Problem requirements:
When you spot the word "Elazığ" in a line of the data below, copy that line.

**** Data

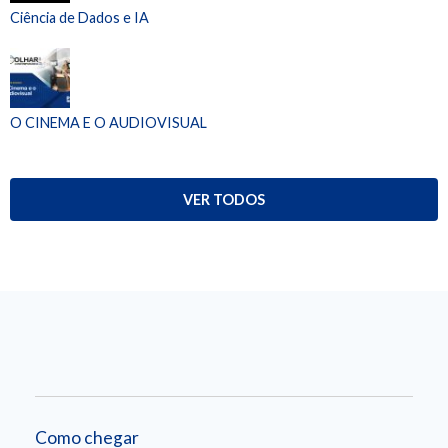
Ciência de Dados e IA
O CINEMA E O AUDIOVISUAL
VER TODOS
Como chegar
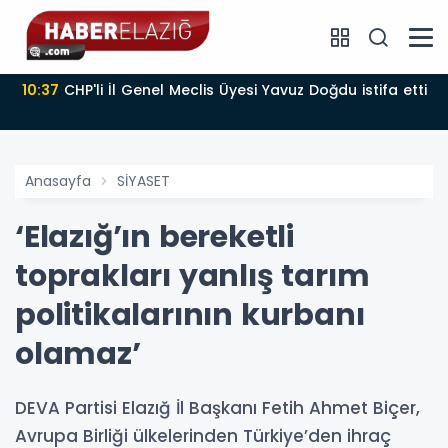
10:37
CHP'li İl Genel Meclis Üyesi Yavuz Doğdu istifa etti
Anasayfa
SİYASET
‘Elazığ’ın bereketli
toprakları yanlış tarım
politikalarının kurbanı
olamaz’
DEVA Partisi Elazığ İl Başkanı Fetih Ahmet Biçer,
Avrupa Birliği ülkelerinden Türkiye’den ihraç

********
**** Data

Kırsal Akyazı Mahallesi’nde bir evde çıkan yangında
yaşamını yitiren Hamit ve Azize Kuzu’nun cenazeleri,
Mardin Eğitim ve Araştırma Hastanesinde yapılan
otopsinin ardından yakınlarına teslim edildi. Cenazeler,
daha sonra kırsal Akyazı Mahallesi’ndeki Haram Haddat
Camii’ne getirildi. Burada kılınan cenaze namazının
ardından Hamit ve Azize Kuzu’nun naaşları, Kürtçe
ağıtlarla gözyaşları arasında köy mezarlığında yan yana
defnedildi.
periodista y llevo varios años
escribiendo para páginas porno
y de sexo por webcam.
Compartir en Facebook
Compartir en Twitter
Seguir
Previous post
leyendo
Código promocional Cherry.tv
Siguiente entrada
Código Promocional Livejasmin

********
**** Data

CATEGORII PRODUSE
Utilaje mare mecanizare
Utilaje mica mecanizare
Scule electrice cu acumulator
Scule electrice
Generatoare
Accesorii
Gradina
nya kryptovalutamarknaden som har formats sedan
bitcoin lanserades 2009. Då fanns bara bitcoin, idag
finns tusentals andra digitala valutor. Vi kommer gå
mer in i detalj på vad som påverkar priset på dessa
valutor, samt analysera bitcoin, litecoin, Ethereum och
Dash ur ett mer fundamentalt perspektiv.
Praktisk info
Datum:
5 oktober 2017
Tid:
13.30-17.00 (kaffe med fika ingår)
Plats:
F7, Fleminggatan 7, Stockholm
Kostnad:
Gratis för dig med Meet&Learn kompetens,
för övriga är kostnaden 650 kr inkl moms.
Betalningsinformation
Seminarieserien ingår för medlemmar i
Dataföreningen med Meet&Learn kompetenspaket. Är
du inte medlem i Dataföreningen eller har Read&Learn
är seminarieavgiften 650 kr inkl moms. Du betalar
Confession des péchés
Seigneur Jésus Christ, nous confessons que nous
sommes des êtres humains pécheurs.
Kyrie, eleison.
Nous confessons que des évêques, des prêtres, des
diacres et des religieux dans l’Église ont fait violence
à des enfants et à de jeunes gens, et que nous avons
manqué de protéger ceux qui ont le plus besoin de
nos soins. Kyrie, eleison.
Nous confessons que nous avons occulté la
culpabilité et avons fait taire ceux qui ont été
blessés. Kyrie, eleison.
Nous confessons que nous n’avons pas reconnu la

********

Result:
‘Elazığ’ın bereketli
DEVA Partisi Elazığ İl Başkanı Fetih Ahmet Biçer,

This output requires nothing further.